* [Problem] The answer is every line of the records that holds the word "shortages", copied in full.
=== Data in this exercise ===
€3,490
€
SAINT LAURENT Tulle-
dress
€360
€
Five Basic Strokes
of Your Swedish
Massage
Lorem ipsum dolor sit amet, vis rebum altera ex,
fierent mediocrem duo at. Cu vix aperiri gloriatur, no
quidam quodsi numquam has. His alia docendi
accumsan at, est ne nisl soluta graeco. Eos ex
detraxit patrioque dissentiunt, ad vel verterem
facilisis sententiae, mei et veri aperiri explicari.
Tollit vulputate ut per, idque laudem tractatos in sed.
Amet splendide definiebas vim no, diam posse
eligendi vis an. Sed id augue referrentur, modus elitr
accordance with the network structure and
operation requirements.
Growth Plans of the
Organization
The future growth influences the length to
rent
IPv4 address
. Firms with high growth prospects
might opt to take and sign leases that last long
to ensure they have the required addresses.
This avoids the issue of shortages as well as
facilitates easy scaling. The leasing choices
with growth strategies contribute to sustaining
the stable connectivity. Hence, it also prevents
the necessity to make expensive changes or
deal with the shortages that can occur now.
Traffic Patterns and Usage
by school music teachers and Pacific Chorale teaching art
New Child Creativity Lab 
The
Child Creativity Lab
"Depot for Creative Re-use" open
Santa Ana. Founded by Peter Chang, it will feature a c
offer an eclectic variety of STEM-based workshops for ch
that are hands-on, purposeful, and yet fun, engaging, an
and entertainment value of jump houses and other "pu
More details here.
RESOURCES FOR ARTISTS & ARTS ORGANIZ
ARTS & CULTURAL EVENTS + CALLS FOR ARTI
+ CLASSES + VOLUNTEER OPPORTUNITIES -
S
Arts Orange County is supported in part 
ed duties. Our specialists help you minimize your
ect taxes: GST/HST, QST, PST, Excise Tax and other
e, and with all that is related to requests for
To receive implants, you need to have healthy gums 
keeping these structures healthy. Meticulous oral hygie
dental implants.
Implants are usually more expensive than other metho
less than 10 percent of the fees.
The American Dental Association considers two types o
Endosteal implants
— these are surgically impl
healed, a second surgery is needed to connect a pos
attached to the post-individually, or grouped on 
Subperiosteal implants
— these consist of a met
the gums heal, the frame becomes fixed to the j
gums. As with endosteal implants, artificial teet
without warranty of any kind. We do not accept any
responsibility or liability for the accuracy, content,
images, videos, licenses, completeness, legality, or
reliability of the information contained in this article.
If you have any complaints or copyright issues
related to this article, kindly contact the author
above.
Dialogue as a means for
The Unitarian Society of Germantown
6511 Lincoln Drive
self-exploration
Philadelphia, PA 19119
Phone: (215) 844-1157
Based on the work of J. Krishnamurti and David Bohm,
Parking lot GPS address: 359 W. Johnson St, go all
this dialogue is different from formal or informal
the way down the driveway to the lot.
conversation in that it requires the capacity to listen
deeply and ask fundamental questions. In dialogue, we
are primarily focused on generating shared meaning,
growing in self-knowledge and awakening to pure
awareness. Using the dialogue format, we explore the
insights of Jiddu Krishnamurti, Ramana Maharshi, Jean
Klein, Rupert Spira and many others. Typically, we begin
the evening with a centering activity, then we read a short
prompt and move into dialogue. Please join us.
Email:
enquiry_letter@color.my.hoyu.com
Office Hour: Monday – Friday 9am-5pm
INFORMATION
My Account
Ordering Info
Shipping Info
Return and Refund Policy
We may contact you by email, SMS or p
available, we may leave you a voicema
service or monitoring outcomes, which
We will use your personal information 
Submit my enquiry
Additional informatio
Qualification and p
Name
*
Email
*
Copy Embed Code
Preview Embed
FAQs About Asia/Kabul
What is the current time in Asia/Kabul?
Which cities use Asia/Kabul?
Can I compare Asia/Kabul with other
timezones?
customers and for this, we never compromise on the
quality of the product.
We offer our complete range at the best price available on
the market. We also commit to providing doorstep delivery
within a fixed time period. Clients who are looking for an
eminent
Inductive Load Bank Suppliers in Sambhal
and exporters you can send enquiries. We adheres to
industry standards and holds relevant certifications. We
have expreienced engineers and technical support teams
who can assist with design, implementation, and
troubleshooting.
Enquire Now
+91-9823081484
===
* [Task output]
This avoids the issue of shortages as well as
deal with the shortages that can occur now.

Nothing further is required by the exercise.